From this, I simply have to wonder why fan demand is so high for this Twilight Princess remake. Though Ocarina of Time 3D, Majora’s Mask 3D, and Wind Waker HD all made lovely enhancements to the original game, they also had one other thing in common: their original release was on a system of a bygone era. Twilight Princess was released one console generation ago. Even though the time difference between Wind Waker and its remake and Twilight Princess and Twilight Princess HD is roughly the same (eleven years and ten years, respectively), not to mention how Wind Waker’s visuals aged better than Twilight Princess’s, I can’t help but feel as if Twilight Princess HD is more unnecessary than its 2013 counterpart.
The last console generation was long, and Twilight Princess was a part of both that generation and the one before it. Though purists may prefer the Gamecube version (“LINK ALWAYS HAS TO BE LEFT HANDED AND IF HE ISN’T EVERYTHING I DO IS POINTLESS!”), the fact of the matter is that the Wii version is an equally viable way to play the game, and the Wii U is backwards compatible. This means that younger players who want to experience Twilight Princess for the first time can simply pick up the Wii game used for ten bucks or so and enjoy the game without paying what will perhaps be full price for a remake that, though it looks a bit nicer, isn’t going to shake up the game too much judging by Nintendo’s track record with these sorts of things.

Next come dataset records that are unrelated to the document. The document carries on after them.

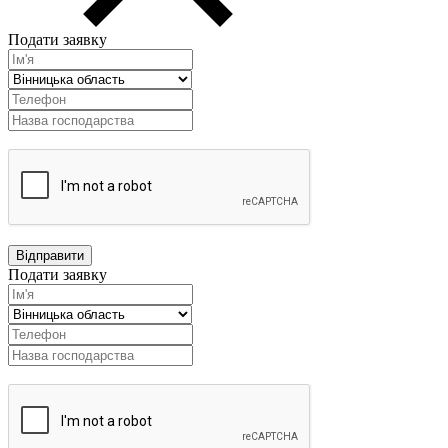
Подати заявку
Подати заявку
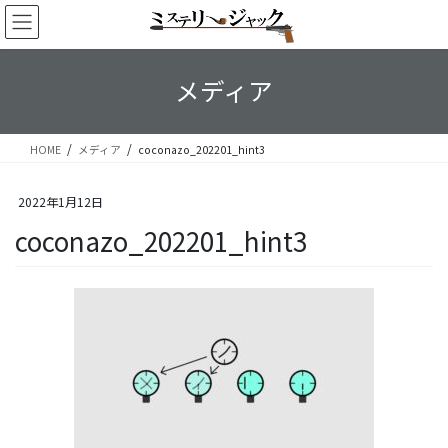
コ
ナ
ン
ビ
テ
ゲ
ン
ー
メディア
ツ
シ
へ
ョ
ス
ン
HOME
メディア
coconazo_202201_hint3
キ
に
ッ
移
プ
動
2022年1月12日
coconazo_202201_hint3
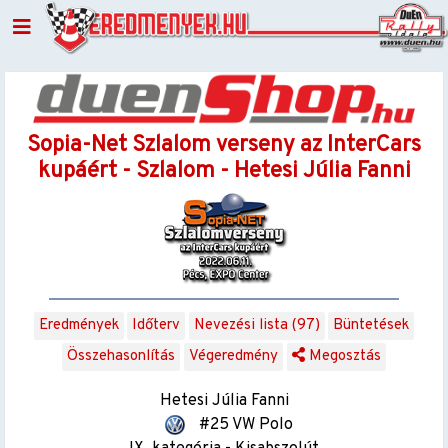
Sopia-Net Szlalom verseny az InterCars
kupáért - Szlalom - Hetesi Júlia Fanni
Eredmények
Időterv
Nevezési lista (97)
Büntetések
Összehasonlítás
Végeredmény
Megosztás
Hetesi Júlia Fanni
#25 VW Polo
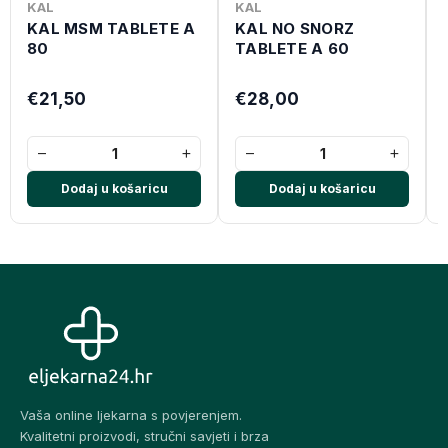
KAL
KAL
KAL MSM TABLETE A
KAL NO SNORZ
80
TABLETE A 60
€21,50
€28,00
−
+
−
+
Dodaj u košaricu
Dodaj u košaricu
Vaša online ljekarna s povjerenjem.
Kvalitetni proizvodi, stručni savjeti i brza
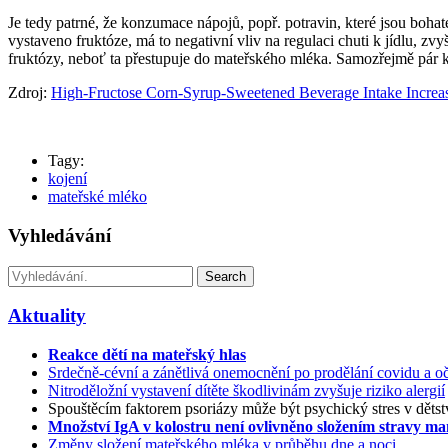
Je tedy patrné, že konzumace nápojů, popř. potravin, které jsou bohat
vystaveno fruktóze, má to negativní vliv na regulaci chuti k jídlu, z
fruktózy, neboť ta přestupuje do mateřského mléka. Samozřejmě pár
Zdroj:
High-Fructose Corn-Syrup-Sweetened Beverage Intake Increas
Tagy:
kojení
mateřské mléko
Vyhledávání
Search
Aktuality
Reakce dětí na mateřský hlas
Srdečně-cévní a zánětlivá onemocnění po prodělání covidu a oč
Nitroděložní vystavení dítěte škodlivinám zvyšuje riziko alergií
Spouštěcím faktorem psoriázy může být psychický stres v dětst
Množství IgA v kolostru není ovlivněno složením stravy m
Změny složení mateřského mléka v průběhu dne a noci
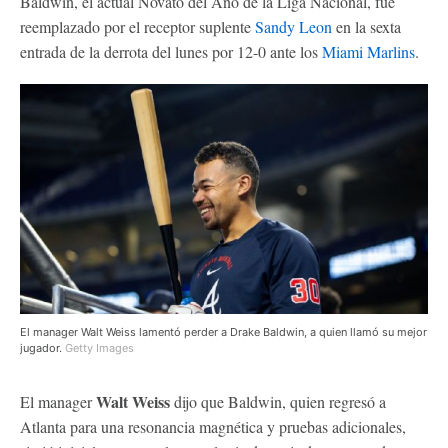
Baldwin, el actual Novato del Año de la Liga Nacional, fue
reemplazado por el receptor suplente
Sandy Leon
en la sexta
entrada de la derrota del lunes por 12-0 ante los
Miami Marlins
.
El manager Walt Weiss lamentó perder a Drake Baldwin, a quien llamó su mejor
jugador.
Getty Images
Walt Weiss
El manager
dijo que Baldwin, quien regresó a
Atlanta para una resonancia magnética y pruebas adicionales,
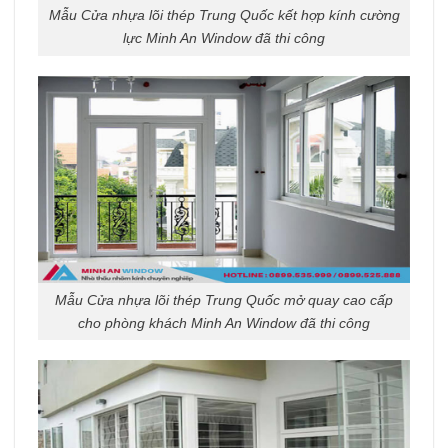
Mẫu Cửa nhựa lõi thép Trung Quốc kết hợp kính cường
lực Minh An Window đã thi công
Mẫu Cửa nhựa lõi thép Trung Quốc mở quay cao cấp
cho phòng khách Minh An Window đã thi công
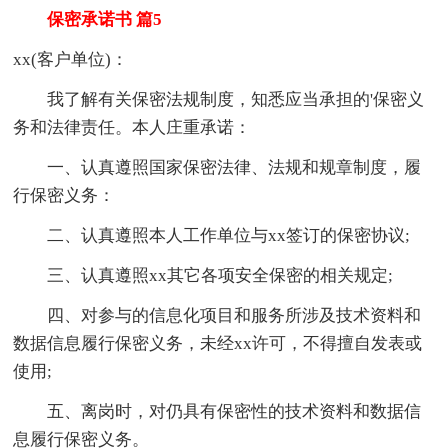
保密承诺书 篇5
xx(客户单位)：
我了解有关保密法规制度，知悉应当承担的'保密义
务和法律责任。本人庄重承诺：
一、认真遵照国家保密法律、法规和规章制度，履
行保密义务：
二、认真遵照本人工作单位与xx签订的保密协议;
三、认真遵照xx其它各项安全保密的相关规定;
四、对参与的信息化项目和服务所涉及技术资料和
数据信息履行保密义务，未经xx许可，不得擅自发表或
使用;
五、离岗时，对仍具有保密性的技术资料和数据信
息履行保密义务。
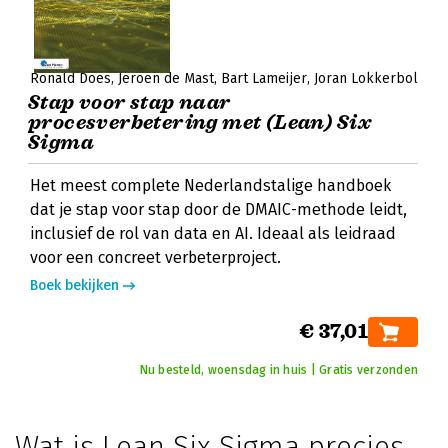
Ronald Does
Jeroen de Mast
Bart Lameijer
Joran Lokkerbol
Stap voor stap naar
procesverbetering met (Lean) Six
Sigma
Het meest complete Nederlandstalige handboek
dat je stap voor stap door de DMAIC-methode leidt,
inclusief de rol van data en AI. Ideaal als leidraad
voor een concreet verbeterproject.
Boek bekijken
€ 37,01
Nu besteld, woensdag in huis | Gratis verzonden
Wat is Lean Six Sigma precies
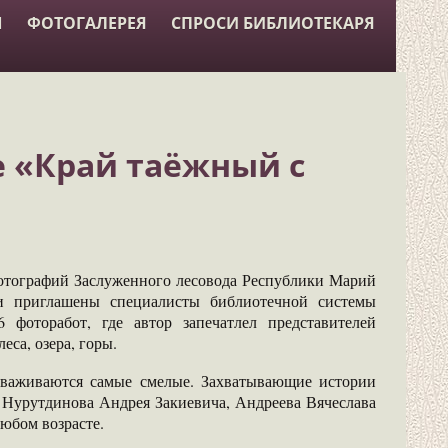
Ы
ФОТОГАЛЕРЕЯ
СПРОСИ БИБЛИОТЕКАРЯ
 «Край таёжный с
ографий Заслуженного лесовода Республики Марий
и приглашены специалисты библиотечной системы
фоторабот, где автор запечатлел представителей
еса, озера, горы.
живаются самые смелые. Захватывающие истории
 Нурутдинова Андрея Закиевича, Андреева Вячеслава
юбом возрасте.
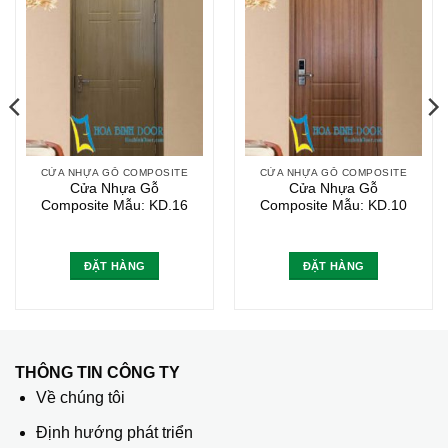
CỬA NHỰA GỖ COMPOSITE
CỬA NHỰA GỖ COMPOSITE
Cửa Nhựa Gỗ
Cửa Nhựa Gỗ
Composite Mẫu: KD.16
Composite Mẫu: KD.10
ĐẶT HÀNG
ĐẶT HÀNG
THÔNG TIN CÔNG TY
Về chúng tôi
Định hướng phát triển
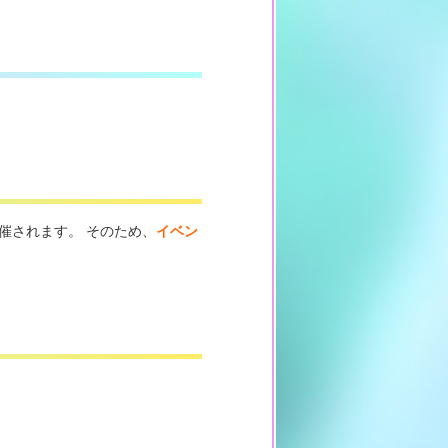
催されます。 そのため、
イベン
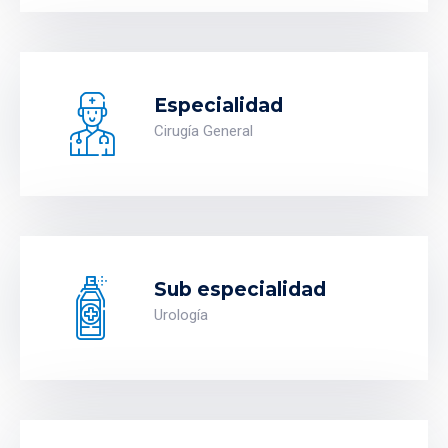
Especialidad
Cirugía General
Sub especialidad
Urología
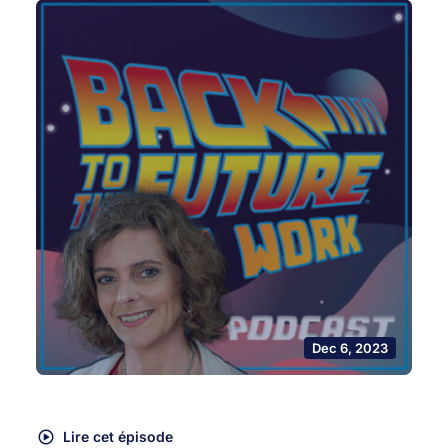
Dec 6, 2023
Lire cet épisode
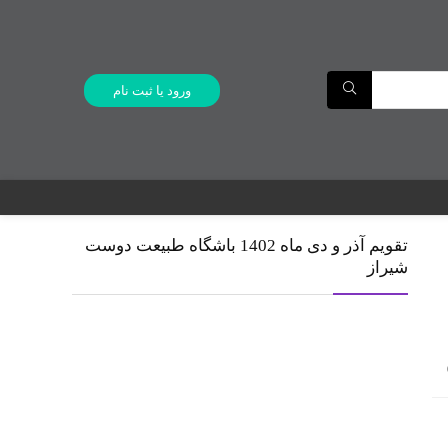
ورود یا ثبت نام
تقویم آذر و دی ماه 1402 باشگاه طبیعت دوست
شیراز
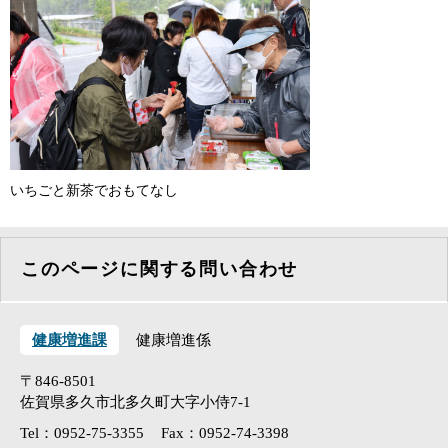
いちごと新茶でおもてなし
このページに関する問い合わせ
健康増進課
健康増進係
〒846-8501
佐賀県多久市北多久町大字小侍7-1
Tel：0952-75-3355
Fax：0952-74-3398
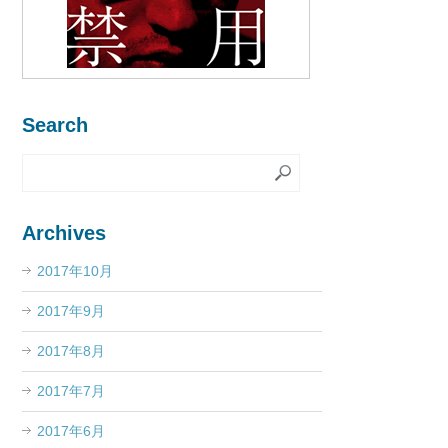
Search
Archives
2017年10月
2017年9月
2017年8月
2017年7月
2017年6月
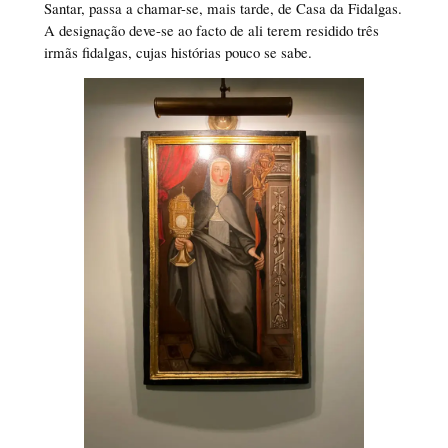
Santar, passa a chamar-se, mais tarde, de Casa da Fidalgas.
A designação deve-se ao facto de ali terem residido três
irmãs fidalgas, cujas histórias pouco se sabe.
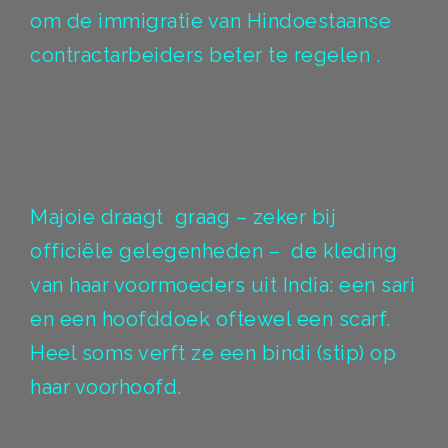
om de immigratie van Hindoestaanse
contractarbeiders beter te regelen .
Majoie draagt graag – zeker bij
officiële gelegenheden – de kleding
van haar voormoeders uit India: een sari
en een hoofddoek oftewel een scarf.
Heel soms verft ze een bindi (stip) op
haar voorhoofd.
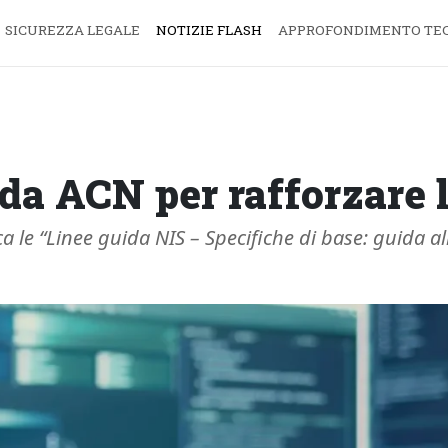
SICUREZZA LEGALE
NOTIZIE FLASH
APPROFONDIMENTO TE
da ACN per rafforzare l
 le “Linee guida NIS – Specifiche di base: guida al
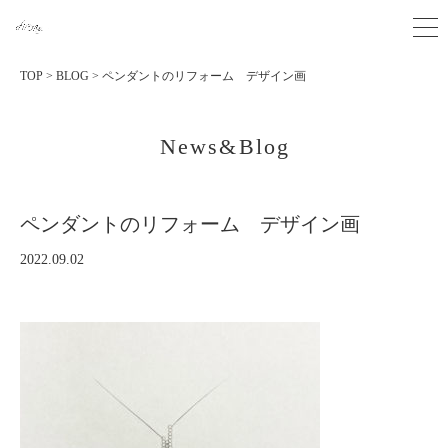
TOP
>
BLOG
>
ペンダントのリフォーム デザイン画
News&Blog
ペンダントのリフォーム デザイン画
2022.09.02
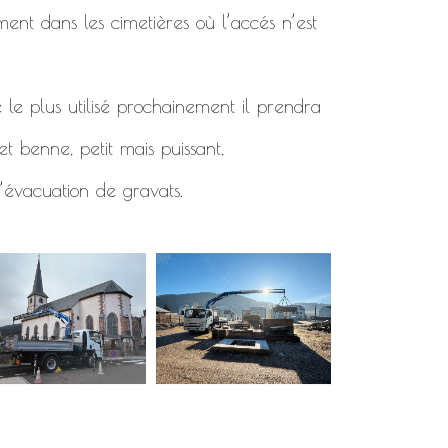
ment dans les cimetières où l’accés n’est
 le plus utilisé prochainement il prendra
t benne, petit mais puissant,
’évacuation de gravats.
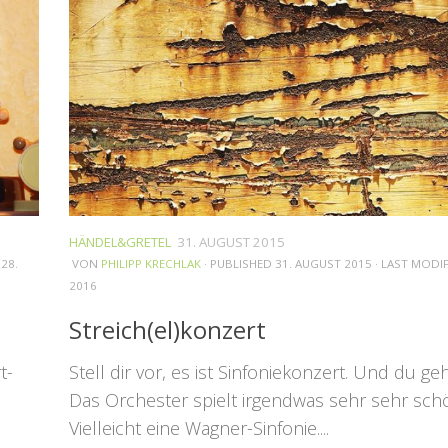
HÄNDEL&GRETEL
31. AUGUST 2015
D
28.
VON
PHILIPP KRECHLAK
· PUBLISHED
31. AUGUST 2015
· LAST MODI
2016
Streich(el)konzert
t-
Stell dir vor, es ist Sinfoniekonzert. Und du ge
Das Orchester spielt irgendwas sehr sehr sch
Vielleicht eine Wagner-Sinfonie....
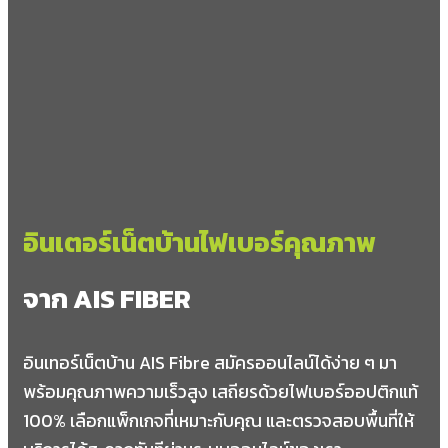
อำเภอพิปูน
พิปูน
ยางค้อม
กะทูน
เขาพระ
อำเภอช้างกลาง
อินเตอร์เน็ตบ้านไฟเบอร์คุณภาพ
ช้างกลาง
นาหมอบุญ
จาก AIS FIBER
พรุพี
หลักช้าง
อินเทอร์เน็ตบ้าน AIS Fibre สมัครออนไลน์ได้ง่าย ๆ มา
อำเภอชะอวด
พร้อมคุณภาพความเร็วสูง เสถียรด้วยไฟเบอร์ออปติกแท้
ชะอวด
100% เลือกแพ็กเกจที่เหมาะกับคุณ และตรวจสอบพื้นที่ให้
บ้านตูล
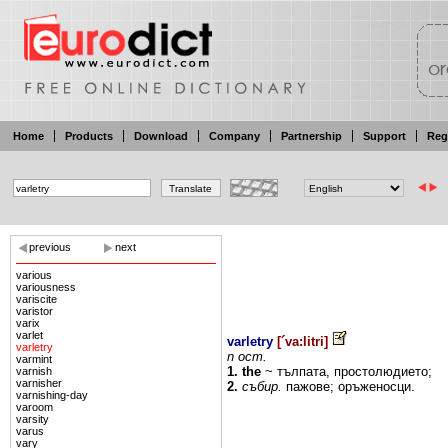
Home
Products
Download
Company
Partnership
Support
Reg
previous
next
various
variousness
variscite
varistor
varix
varlet
varletry
[
´va:litri
]
varletry
n
ост.
varmint
1.
the
~ тълпата,
простолюдието;
varnish
varnisher
2.
събир.
пажове; оръженосци.
varnishing-day
varoom
varsity
varus
vary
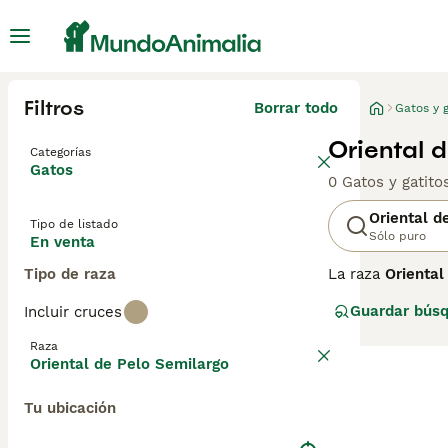
Filtros
Borrar todo
Gatos y g
Oriental 
Categorías
Gatos
0 Gatos y gatit
Oriental d
Tipo de listado
Sólo puro
En venta
Tipo de raza
La raza
Oriental
semilargo
, tien
Guardar bús
Incluir cruces
destaca por su 
cuello, cola y p
Raza
almendrados pre
Oriental de Pelo Semilargo
necesita constan
sencillo aunque
Tu ubicación
resaltar «gatos 
perfecto para q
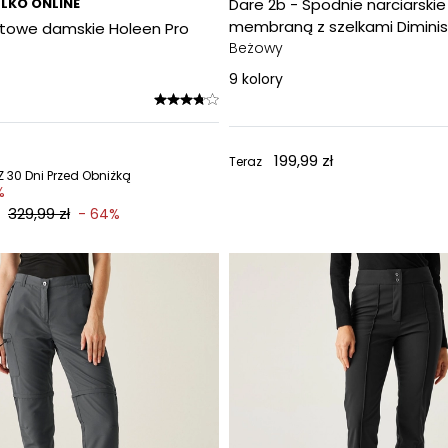
LKO ONLINE
Dare 2b - Spodnie narciarski
membraną z szelkami Dimini
rtowe damskie Holeen Pro
Beżowy
9
kolory
199,99 zł
Teraz
 30 Dni Przed Obniżką
%
329,99 zł
- 64%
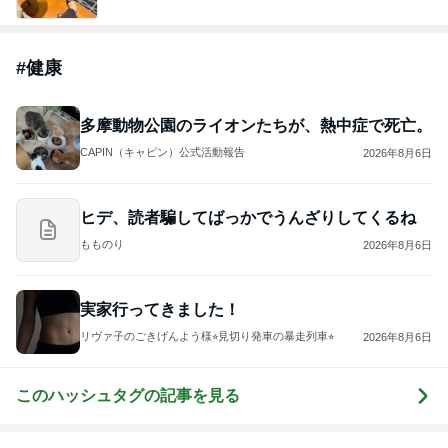
#
健康
多摩動物公園のライオンたちが、熱中症で死亡。
CAPIN（キャピン）公式活動報告
2026年8月6日
ヒデ、読者騙してばっかでうんざりしてくるね
もものり
2026年8月6日
実家行ってきました！
リヴァ子のごきげんよう様⭐︎見切り発車の暴走列車⭐︎
2026年8月6日
このハッシュタグの記事を見る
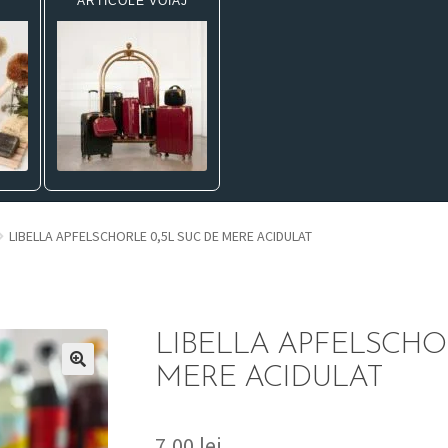
ARTICOLE VOIAJ
LIBELLA APFELSCHORLE 0,5L SUC DE MERE ACIDULAT
LIBELLA APFELSCHOR
MERE ACIDULAT
7,00
lei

In my mind, the best feature of a remake is to allow new players a chance to play classic games for the first time without having to buy a retro system. Though enhanced graphics and refined gameplay systems are always welcome, to me they are secondary to giving new opportunities to sample older games. This is why I find the remakes of Majora’s Mask, Ocarina of Time, and The Wind Waker to be a good idea and that of Twilight Princess, though not damaging to the series, a couple of years too early. Had this come out on the NX in a few years when any opportunity to play original Wii games was long dead, I would be singing a different tune. As it stands, though, I see Twilight Princess HD to be altogether unnecessary.